> WHAT THE TASK REQUIRES: For the records below, the count of lines that hold "Интеллектуал" is required; give only that number.

> Page-level text extractions:
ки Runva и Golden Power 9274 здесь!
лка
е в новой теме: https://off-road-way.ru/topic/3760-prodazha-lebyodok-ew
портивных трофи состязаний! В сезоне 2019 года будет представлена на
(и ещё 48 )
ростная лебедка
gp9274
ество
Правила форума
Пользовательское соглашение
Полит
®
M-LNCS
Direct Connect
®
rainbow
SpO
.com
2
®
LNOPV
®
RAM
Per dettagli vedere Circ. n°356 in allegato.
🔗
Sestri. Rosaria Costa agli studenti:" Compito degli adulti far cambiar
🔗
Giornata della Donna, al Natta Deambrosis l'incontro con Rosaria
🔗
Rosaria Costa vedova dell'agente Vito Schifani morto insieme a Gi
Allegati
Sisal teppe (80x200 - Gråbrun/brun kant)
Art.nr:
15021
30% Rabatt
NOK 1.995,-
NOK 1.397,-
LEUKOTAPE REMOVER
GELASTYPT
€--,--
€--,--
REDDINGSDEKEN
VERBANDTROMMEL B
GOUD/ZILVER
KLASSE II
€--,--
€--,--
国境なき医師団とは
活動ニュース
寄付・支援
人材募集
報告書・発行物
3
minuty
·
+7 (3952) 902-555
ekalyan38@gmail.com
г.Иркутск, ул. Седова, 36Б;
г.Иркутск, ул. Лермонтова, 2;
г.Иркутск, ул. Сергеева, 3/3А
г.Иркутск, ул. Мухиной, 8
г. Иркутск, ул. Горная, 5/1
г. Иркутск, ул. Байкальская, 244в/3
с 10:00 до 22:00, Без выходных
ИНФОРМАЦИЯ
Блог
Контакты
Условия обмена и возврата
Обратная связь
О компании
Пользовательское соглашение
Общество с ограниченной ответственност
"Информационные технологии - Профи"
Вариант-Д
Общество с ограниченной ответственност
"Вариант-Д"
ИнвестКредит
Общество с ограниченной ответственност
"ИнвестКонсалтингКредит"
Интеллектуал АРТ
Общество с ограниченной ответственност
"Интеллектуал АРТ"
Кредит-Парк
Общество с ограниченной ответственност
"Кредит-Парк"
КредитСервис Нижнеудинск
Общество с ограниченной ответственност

> EXPECTED ANSWER: 2